‘Overal waar “te” voor staat is niet goed. Behalve tevreden.’ De wijze levensles van moeder, die aan mij als puber niet besteed was. Wees matig in alles, en wil niet te veel. Zij groeide op in armoede vóór de oorlog, waarin er van alles te weinig was. Dat was niet goed. In de jaren zestig kwam de tv, de auto, het slagroomgebak, de alcohol, de nicotine. Gulzig haalde haar generatie in wat ze te kort waren gekomen. En kreeg longkanker en hartinfarcten. Niet goed. Een boterham met tevredenheid, was de les, daar leef je het langst mee. In mijn Sturm und Drang wilde ik er niet van weten. Ik wilde léven met overgave, de wereld veroveren, mij alles toe-eigenen, zonder reserves. Zo rookte ik mijn sigaret: zo diep mogelijk inhaleren, dat je er duizelig van werd. En daarna je langzaam in een dikke wolk rook hullen. Grenzeloos, mateloos leven.
Te veel is niet goed. Het maakt niet uit of je tot moeder’s ‘stille generatie’ behoort, of baby boomer bent. Ik gaf het roken eraan, lust nog steeds graag een glas maar weet me te beperken, en mijn body mass index valt binnen de veilige marge.
Ik had het natuurlijk kunnen weten. Matigheid (temperantia) behoort al sinds klassieke tijden tot de vier kardinale deugden. Het juiste midden houden, het vermijden van het exces, plaveide voor Aristoteles dé weg naar het goede leven. Dat geldt voor je lijf, maar ook voor het samenleven: ambieer niet te veel macht, haal niet altijd je gelijk, zuig niet alle aandacht naar je toe. Ook sociaal moet je niet al te diep willen inhaleren. Geven en nemen, voor wat hoort wat. Verlang niet het onderste uit de kan en laat nooit het achterste van je tong zien. Zoek evenwicht en balans in alles wat je doet.
Ook in het christendom heeft de matigheidsethiek goede papieren: Paulus, Augustinus, Thomas van Aquino, Calvijn – de heren namen het allemaal op voor zuinigjes en beheerst leven. Christelijke theologen zetten de rem op de gulzigheid.

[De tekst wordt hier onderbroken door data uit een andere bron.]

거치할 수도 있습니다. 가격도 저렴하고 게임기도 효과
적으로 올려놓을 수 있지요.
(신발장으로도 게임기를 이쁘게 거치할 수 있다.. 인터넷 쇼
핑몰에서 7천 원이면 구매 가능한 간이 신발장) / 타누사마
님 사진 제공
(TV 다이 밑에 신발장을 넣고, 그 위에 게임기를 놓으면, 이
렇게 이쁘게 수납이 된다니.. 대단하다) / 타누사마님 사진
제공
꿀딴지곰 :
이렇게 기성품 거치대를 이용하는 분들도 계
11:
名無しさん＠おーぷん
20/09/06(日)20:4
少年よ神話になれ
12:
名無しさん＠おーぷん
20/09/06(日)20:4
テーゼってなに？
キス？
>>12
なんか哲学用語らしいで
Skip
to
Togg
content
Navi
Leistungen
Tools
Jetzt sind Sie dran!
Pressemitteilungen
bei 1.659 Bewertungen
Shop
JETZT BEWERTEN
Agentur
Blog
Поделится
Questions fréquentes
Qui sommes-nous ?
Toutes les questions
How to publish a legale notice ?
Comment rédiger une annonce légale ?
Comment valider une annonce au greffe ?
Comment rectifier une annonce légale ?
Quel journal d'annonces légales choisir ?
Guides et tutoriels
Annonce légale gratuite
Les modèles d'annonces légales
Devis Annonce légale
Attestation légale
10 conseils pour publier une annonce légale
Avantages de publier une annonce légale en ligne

Ik luister graag naar hun adviezen. Ze hebben gelijk toch? Maar toch is het alsof ik elke keer de wijsheid van mijn moeder hoor. Ik voel de neiging de kont tegen de krib te gooien. Is er niet ook een mateloos christendom, waarin je met Jezus danst en dronken wordt op de bruiloft in Kana? De gelovige overgave als exces? Niet zo zuinig mensen, schenk nog eens in, de gulle God geeft ‘leven in overvloed’! (Johannes 10:10) Dat Jezus geen maat kon houden, dat moet met de bron van goddelijke liefde te maken hebben, waar hij uit dronk. Van liefde krijg je geen genoeg, de passie wil altijd meer, het verlangen weet niet van ophouden. Liefde is sterker dan de dood.
Mijn moeder en Jezus. De boterham met tevredenheid en la folie d’ amour. Ik zal er wel nooit een goede balans tussen vinden.